Nasza Loteria NaM - pasek na kartach artykułów

Pogrzeb pary prezydenckiej - bez większych incydentów

Redakcja
Ponad trzy tysiące policjantów zaangażowanych było w organizację wczorajszego pogrzebu pary prezydenckiej w Krakowie.

Funkcjonariuszy z Krakowa wspomagali koledzy z wielu miast w Polsce: Rzeszowa, Lublina, Katowic, Opola, Wrocławia i Poznania. - Policja miała różne zadania: pilnowała porządnu podczas uroczystości na rynku, na trasie przejazdu konduktu, organizowała konwoje oficjalnych delegacji z innych państw - powiedziała nam Katarzyna Padło z zespołu prasowego komendy wojewódzkiej.

Nie do przecenienia były działania tych policjantów, którzy nie byli widoczni. - Dużo pracy miał sztab, który na bieżąco koordynował nasze działania, szczególnie z przewożeniem gości z innych państw, gdyż sytuacja z ich przylotami na lotnisko cały czas się zmieniała - mówi Katarzyna Padło.

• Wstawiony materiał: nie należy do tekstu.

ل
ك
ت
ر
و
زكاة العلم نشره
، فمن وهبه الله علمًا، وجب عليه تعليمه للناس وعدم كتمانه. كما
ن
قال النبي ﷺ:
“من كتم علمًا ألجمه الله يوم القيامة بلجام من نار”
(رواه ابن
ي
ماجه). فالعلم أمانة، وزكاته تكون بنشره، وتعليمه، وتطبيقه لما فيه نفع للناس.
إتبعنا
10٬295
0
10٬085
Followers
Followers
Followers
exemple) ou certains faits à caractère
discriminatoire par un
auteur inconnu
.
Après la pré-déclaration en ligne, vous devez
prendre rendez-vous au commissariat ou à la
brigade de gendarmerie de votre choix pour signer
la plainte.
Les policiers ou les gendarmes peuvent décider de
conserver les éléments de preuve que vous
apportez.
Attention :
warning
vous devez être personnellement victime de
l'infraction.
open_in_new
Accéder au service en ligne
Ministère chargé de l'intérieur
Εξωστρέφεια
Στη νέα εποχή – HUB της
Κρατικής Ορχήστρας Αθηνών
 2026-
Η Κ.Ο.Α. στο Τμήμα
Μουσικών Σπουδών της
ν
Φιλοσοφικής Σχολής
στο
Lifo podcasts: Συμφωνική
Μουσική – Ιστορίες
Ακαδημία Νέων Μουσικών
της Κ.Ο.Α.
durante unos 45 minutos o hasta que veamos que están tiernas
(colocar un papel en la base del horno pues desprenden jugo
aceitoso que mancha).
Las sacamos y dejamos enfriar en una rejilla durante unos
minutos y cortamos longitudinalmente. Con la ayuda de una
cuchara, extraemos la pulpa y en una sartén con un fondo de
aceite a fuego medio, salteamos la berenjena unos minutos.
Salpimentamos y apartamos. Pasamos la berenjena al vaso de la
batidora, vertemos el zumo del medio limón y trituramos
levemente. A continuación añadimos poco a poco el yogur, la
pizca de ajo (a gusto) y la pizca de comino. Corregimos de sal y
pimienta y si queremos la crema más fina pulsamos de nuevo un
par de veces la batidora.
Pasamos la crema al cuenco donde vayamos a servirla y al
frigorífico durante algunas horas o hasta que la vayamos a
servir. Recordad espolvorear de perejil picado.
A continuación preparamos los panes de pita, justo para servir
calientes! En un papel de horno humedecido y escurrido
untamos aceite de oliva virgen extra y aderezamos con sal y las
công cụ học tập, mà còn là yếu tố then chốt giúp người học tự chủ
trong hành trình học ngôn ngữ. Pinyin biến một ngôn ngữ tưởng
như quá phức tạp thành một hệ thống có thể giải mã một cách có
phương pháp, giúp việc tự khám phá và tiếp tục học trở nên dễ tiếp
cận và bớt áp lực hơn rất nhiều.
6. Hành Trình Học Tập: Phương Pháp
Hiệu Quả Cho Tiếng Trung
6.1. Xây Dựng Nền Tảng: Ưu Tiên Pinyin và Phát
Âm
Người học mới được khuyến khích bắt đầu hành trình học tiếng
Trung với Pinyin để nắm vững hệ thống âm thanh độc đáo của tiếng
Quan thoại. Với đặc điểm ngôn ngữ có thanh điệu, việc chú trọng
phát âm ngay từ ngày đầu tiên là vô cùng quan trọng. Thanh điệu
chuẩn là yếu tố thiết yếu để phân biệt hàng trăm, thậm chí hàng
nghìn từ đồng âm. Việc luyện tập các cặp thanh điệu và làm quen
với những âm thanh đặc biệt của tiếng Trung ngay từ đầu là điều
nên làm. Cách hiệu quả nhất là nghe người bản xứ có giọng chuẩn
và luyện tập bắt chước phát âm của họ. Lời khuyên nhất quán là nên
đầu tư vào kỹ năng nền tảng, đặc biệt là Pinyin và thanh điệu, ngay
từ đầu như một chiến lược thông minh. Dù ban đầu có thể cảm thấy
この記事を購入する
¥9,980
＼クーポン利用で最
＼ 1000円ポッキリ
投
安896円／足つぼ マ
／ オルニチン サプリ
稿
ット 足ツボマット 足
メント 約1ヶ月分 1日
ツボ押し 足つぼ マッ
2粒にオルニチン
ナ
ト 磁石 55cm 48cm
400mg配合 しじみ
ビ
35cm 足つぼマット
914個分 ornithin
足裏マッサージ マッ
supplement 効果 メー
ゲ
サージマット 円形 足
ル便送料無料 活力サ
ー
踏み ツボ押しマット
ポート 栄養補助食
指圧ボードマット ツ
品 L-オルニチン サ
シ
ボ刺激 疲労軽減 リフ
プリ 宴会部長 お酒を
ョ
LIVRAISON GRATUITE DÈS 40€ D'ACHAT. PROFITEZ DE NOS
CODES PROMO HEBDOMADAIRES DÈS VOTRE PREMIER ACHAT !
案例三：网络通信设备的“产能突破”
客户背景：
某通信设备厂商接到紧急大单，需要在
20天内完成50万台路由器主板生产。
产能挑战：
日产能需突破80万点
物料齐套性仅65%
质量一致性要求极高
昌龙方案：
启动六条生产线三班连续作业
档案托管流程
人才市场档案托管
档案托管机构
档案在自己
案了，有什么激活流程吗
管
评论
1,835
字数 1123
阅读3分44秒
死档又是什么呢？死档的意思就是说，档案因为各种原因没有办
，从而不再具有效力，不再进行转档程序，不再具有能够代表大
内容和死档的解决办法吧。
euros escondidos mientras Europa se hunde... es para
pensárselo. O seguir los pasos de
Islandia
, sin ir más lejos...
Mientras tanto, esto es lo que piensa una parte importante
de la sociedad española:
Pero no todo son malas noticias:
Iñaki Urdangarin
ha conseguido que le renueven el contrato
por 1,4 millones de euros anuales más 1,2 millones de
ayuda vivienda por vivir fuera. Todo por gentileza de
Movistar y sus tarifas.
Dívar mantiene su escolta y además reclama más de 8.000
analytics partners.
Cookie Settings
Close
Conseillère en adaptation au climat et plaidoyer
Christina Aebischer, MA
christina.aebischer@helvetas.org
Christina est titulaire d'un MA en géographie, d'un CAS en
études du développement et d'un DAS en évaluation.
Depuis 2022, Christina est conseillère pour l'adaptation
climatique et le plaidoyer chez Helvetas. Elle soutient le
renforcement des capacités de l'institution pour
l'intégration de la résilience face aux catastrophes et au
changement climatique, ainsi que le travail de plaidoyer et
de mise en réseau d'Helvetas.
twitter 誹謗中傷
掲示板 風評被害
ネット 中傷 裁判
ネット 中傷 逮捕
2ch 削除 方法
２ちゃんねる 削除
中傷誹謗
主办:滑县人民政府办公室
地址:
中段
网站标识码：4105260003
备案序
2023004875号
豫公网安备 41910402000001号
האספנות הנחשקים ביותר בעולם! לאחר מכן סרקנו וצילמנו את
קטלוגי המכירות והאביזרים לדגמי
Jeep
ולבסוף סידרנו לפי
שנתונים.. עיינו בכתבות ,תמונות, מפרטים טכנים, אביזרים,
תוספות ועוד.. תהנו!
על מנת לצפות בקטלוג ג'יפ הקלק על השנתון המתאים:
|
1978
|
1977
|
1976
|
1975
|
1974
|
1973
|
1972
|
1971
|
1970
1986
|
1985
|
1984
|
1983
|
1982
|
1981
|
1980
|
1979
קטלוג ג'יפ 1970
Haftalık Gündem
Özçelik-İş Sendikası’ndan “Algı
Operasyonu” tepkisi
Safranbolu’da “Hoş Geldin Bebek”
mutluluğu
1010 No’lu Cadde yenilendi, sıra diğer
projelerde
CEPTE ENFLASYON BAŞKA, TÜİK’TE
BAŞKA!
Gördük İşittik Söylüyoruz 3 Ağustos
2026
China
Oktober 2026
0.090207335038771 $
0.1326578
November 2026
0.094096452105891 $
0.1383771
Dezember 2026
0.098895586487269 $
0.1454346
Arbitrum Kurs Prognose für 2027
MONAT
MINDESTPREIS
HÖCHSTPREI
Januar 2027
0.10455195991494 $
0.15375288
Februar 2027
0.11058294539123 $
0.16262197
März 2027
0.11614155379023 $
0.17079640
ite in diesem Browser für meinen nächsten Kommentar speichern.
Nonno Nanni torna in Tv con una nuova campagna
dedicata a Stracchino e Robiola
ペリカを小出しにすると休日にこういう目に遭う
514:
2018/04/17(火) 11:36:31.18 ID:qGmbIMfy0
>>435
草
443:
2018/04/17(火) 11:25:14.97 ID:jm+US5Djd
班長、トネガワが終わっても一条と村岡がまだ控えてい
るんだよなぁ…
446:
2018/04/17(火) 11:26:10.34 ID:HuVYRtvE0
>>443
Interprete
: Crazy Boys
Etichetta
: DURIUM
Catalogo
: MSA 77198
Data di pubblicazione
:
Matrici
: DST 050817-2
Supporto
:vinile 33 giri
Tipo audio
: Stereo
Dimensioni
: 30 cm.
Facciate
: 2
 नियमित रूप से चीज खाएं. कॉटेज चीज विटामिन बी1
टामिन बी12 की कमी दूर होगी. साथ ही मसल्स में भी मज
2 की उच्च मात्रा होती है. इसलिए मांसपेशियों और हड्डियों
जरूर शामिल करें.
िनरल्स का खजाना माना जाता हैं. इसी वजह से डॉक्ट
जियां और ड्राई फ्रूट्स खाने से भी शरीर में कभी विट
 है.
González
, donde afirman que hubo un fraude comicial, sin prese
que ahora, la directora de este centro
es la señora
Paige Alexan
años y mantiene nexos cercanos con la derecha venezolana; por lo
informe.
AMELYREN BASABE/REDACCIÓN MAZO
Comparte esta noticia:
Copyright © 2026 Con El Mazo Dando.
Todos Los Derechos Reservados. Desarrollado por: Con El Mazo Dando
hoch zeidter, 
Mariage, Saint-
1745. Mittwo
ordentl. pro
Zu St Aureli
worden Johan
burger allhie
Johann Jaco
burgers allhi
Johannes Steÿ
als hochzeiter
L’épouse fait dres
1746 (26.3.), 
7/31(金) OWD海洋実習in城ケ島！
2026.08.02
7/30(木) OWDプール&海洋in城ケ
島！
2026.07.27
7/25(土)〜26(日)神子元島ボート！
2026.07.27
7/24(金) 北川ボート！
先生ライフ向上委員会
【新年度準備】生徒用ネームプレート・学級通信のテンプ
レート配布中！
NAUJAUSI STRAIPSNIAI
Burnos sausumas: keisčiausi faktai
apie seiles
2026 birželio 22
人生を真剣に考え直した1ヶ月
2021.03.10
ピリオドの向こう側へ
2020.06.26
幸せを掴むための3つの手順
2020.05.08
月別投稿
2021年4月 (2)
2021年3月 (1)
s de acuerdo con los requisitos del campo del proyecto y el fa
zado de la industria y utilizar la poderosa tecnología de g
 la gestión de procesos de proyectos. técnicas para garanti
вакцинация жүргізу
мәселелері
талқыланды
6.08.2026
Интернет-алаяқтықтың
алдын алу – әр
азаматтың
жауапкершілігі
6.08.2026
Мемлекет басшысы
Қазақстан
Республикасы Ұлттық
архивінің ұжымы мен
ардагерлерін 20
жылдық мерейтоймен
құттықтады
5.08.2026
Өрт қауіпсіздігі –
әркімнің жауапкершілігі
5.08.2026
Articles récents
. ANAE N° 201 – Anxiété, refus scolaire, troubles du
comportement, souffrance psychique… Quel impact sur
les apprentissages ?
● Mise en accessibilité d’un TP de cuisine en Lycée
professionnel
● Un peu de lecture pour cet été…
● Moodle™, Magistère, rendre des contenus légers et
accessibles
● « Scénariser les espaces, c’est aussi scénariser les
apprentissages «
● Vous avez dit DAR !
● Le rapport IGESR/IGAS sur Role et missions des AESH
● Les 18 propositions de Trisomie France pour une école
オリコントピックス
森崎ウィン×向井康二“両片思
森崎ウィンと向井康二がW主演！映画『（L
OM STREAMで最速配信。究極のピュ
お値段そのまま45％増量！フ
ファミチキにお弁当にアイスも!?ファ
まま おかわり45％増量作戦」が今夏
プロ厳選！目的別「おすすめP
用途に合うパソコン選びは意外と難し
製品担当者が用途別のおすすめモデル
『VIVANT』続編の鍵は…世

Policja ajęła się też wpuszczaniem ludzi na Rynek. - Niektórzy musieli zostawiać przedmioty, takie jak metalowe termosy, czy parasolki o ostrych końcach - na szczęście spotykaliśmy się ze zrozumieniem - tłumaczy nasza rozmówczyni. - Nie mamy też sygnałów, aby ktoś chciał wnieść takie niebezpieczne przedmioty, jak noże, czy broń - zaznacza.

W niedzielę obyło się bez demonstracji przeciwko pogrzebowi na Wawelu, które były organizowane w ostatnich dniach. - Policjanci obserwowali w internecie, gdzie mogą się zebrać przeciwnicy pogrzebu. Znaleźliśmy kilka informacji, ale do protestów nie doszło - mówi Katarzyna Padło.

Na szczęście wiele pracy nie miały punkty dzieci zaginionych. - Żadne zgubione dziecko do takie punktu nie zostało przyprowadzone - mówi nasza rozmówczyni. - Było kilka sytuacji, gdy policjanci na Rynku znajdowali dzieci bez opieki, ale szybko udawało się znajdować rodzica - zaznacza.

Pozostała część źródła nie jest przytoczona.